Dados avançados no Parlamento pela Ministra do Trabalho apontam para 804 mil postos de trabalho abrangidos por lay-off simplificado, num total de €470 milhões. Mas é precisamente o lay-off que está a “conter” o impacto da situação atual no desemprego, sublinha Farinha Rodrigues. E o presidente da Cáritas concorda. “Os números de pedidos de ajuda que conhecemos estão aquém do que poderá vir a ser o problema. O desemprego ainda não inclui as empresas que não vão conseguir reequilibrar-se, seja na restauração ou outros serviços que deixem de ter tanta procura”, diz Eugénio da Fonseca. “A crise ainda vai ter uma expressão maior, mais grave, e os seus contornos devem preocupar-nos.”

Trabalhadores precários, com falsos recibos verdes ou sem contratos de trabalho viram-se em situações mais frágeis. “Na crise anterior, as famílias tinham algumas almofadas, como os rendimentos vindos da economia informal. Só que desta vez, a partir de março, tudo isso acabou. As famílias que tinham uma ligação precária ao mercado de trabalho e que recorriam a rendimentos informais do turismo ou restauração ficaram sem nada. Portanto, foi um choque imediato e os efeitos são devastadores”, diz Farinha Rodrigues.

Vírus expõe desigualdades
Na fila de refeições distribuídas todos os dias pelo Exército estão pessoas que já viviam com dificuldades económicas, mas muitas outras, como Josefa Jesus, nunca tinham precisado de ajuda para poder comer. Ao Banco Alimentar têm chegado famílias com filhos que até agora tinham emprego e alguma estabilidade. “Em zonas como Lisboa, Setúbal e Porto houve um choque maior. A população emigrante, sobretudo brasileira, foi muito afetada. E a maior parte dos casos são famílias com filhos que se viram numa enorme pressão, com as crianças em casa e sem salários, sem dinheiro para pagar despesas nem comprar comida”, descreve a presidente do Banco Alimentar, que recebeu cerca de 60 mil novos pedidos de ajuda, a somar às 380 mil pessoas que ajuda regularmente.

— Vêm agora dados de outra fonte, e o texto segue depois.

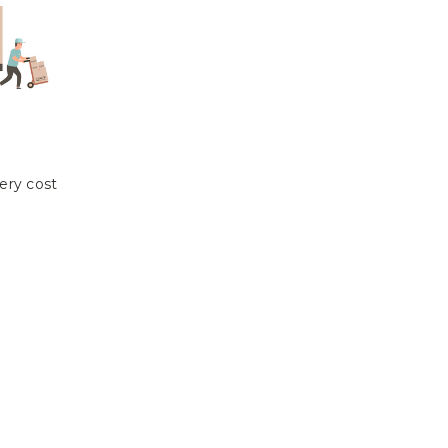
ery cost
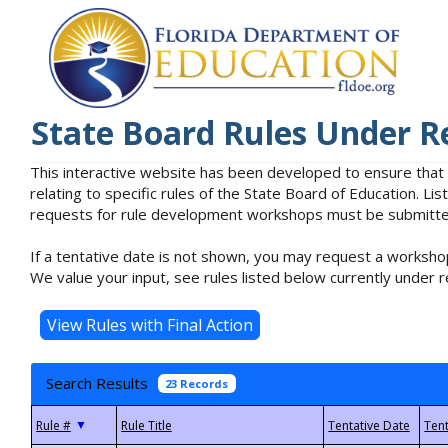
State Board Rules Under R
This interactive website has been developed to ensure that
relating to specific rules of the State Board of Education. L
requests for rule development workshops must be submitted 
If a tentative date is not shown, you may request a workshop
We value your input, see rules listed below currently under r
Search Results
23 Records
▼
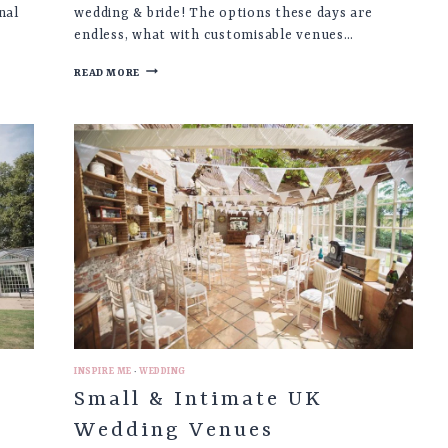
nal
wedding & bride! The options these days are
endless, what with customisable venues…
CHARLEY
READ MORE
♡
ALTERNATIVE
PINK
BRIDAL
SUIT
WEDDING
FASHION
INSPIRE ME
·
WEDDING
s
Small & Intimate UK
Wedding Venues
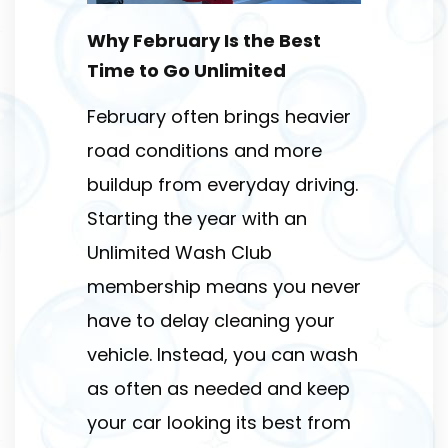
Why February Is the Best
Time to Go Unlimited
February often brings heavier
road conditions and more
buildup from everyday driving.
Starting the year with an
Unlimited Wash Club
membership means you never
have to delay cleaning your
vehicle. Instead, you can wash
as often as needed and keep
your car looking its best from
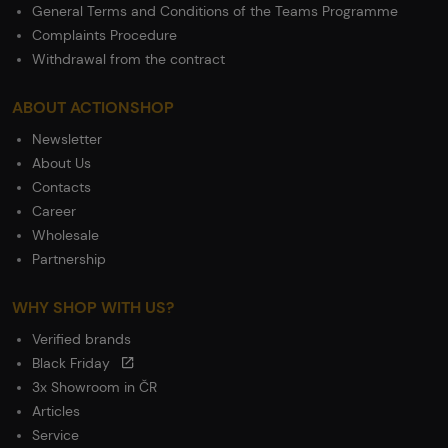
General Terms and Conditions of the Teams Programme
Complaints Procedure
Withdrawal from the contract
ABOUT ACTIONSHOP
Newsletter
About Us
Contacts
Career
Wholesale
Partnership
WHY SHOP WITH US?
Verified brands
Black Friday
3x Showroom in ČR
Articles
Service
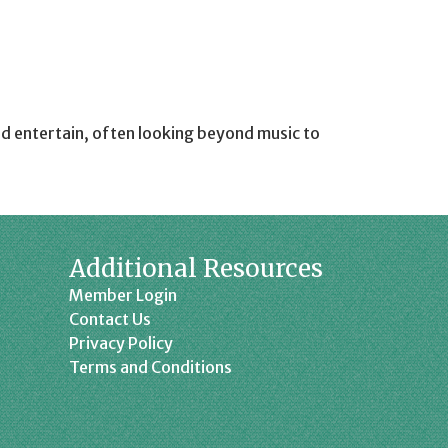
d entertain, often looking beyond music to
Additional Resources
Member Login
Contact Us
Privacy Policy
Terms and Conditions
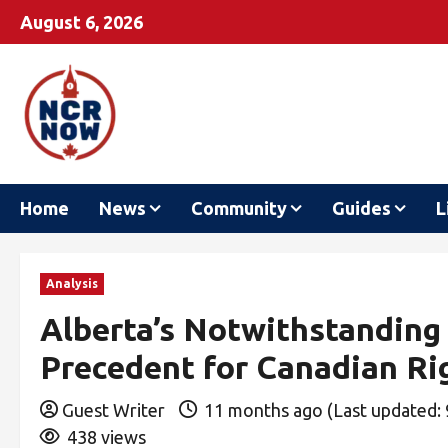
August 6, 2026
Home
News
Community
Guides
L
Analysis
Alberta’s Notwithstanding
Precedent for Canadian Ri
Guest Writer
11 months ago (Last updated:
438 views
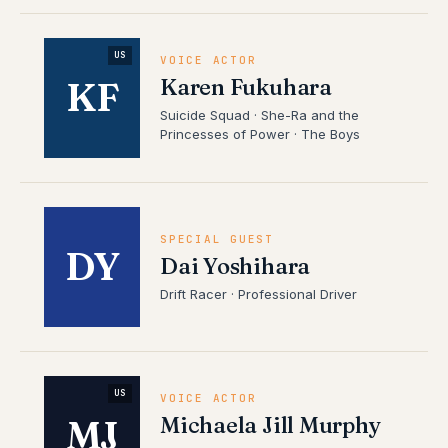
US
VOICE ACTOR
Karen Fukuhara
KF
Suicide Squad · She-Ra and the
Princesses of Power · The Boys
SPECIAL GUEST
DY
Dai Yoshihara
Drift Racer · Professional Driver
US
VOICE ACTOR
Michaela Jill Murphy
MJ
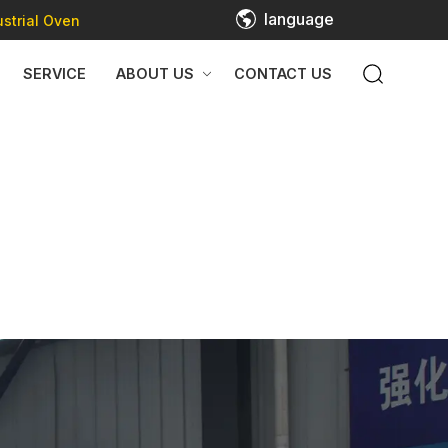
language
strial Oven
SERVICE
ABOUT US
CONTACT US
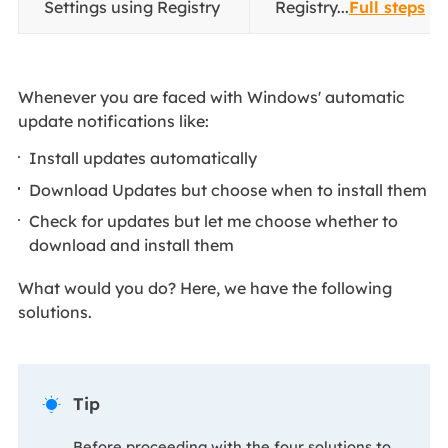
Settings using Registry
Registry...
Full steps
Whenever you are faced with Windows' automatic
update notifications like:
Install updates automatically
Download Updates but choose when to install them
Check for updates but let me choose whether to
download and install them
What would you do? Here, we have the following
solutions.
Tip

Before proceeding with the four solutions to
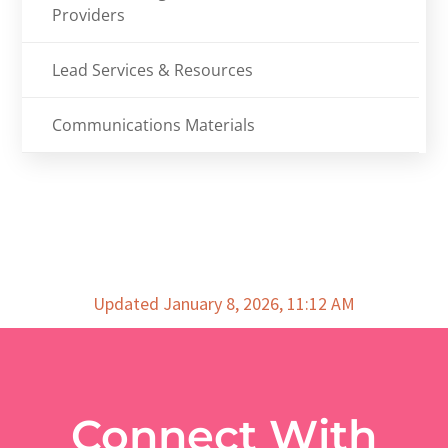
Providers
Lead Services & Resources
Communications Materials
Updated January 8, 2026, 11:12 AM
Connect With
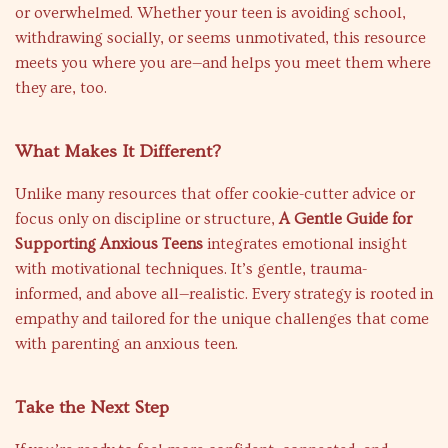
or overwhelmed. Whether your teen is avoiding school,
withdrawing socially, or seems unmotivated, this resource
meets you where you are—and helps you meet them where
they are, too.
What Makes It Different?
Unlike many resources that offer cookie-cutter advice or
focus only on discipline or structure,
A Gentle Guide for
Supporting Anxious Teens
integrates emotional insight
with motivational techniques. It’s gentle, trauma-
informed, and above all—realistic. Every strategy is rooted in
empathy and tailored for the unique challenges that come
with parenting an anxious teen.
Take the Next Step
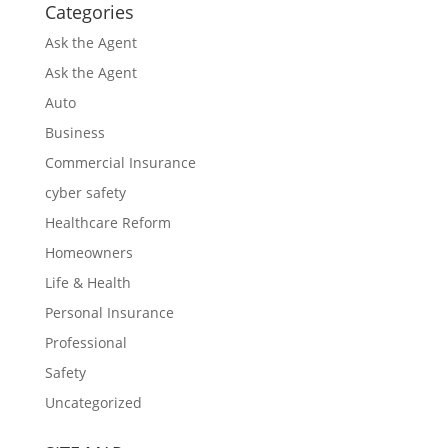
Categories
Ask the Agent
Ask the Agent
Auto
Business
Commercial Insurance
cyber safety
Healthcare Reform
Homeowners
Life & Health
Personal Insurance
Professional
Safety
Uncategorized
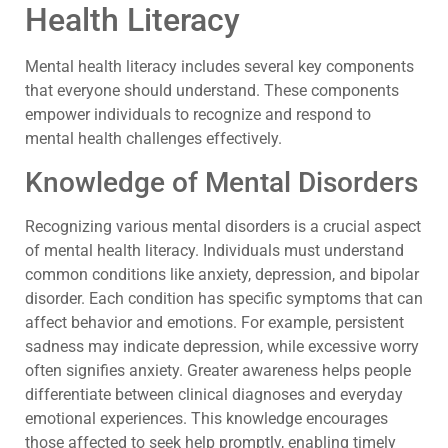
Health Literacy
Mental health literacy includes several key components
that everyone should understand. These components
empower individuals to recognize and respond to
mental health challenges effectively.
Knowledge of Mental Disorders
Recognizing various mental disorders is a crucial aspect
of mental health literacy. Individuals must understand
common conditions like anxiety, depression, and bipolar
disorder. Each condition has specific symptoms that can
affect behavior and emotions. For example, persistent
sadness may indicate depression, while excessive worry
often signifies anxiety. Greater awareness helps people
differentiate between clinical diagnoses and everyday
emotional experiences. This knowledge encourages
those affected to seek help promptly, enabling timely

Tal como a epidemia expôs carências habitacionais, laborais e económicas, como estão à vista nos focos de contágio na região de Lisboa, o vírus pôs a nu outros problemas estruturais, como a pobreza da população migrante.
“Muitos migrantes, sobretudo oriundos da Ásia, estão totalmente desprotegidos. Vieram para Portugal sem conseguir regularizar a sua situação porque não chegaram a ter um contrato de trabalho”, alerta Eugénio da Fonseca.

Há mais de um mês que Josefa Jesus não consegue pagar a renda da casa. “Comprei vários jornais por causa dos anúncios de emprego, mas estão vazios. Ninguém quer ninguém. Vi um anúncio sobre um curso para ser motorista da Carris, mas depois percebi que tinha de pagar. Agora o meu objetivo é conseguir ter dinheiro para tirar o curso. E garanto que vou conseguir”, diz Josefa Jesus, que está sem trabalho pela primeira vez desde que veio do Brasil para Portugal, há 20 anos.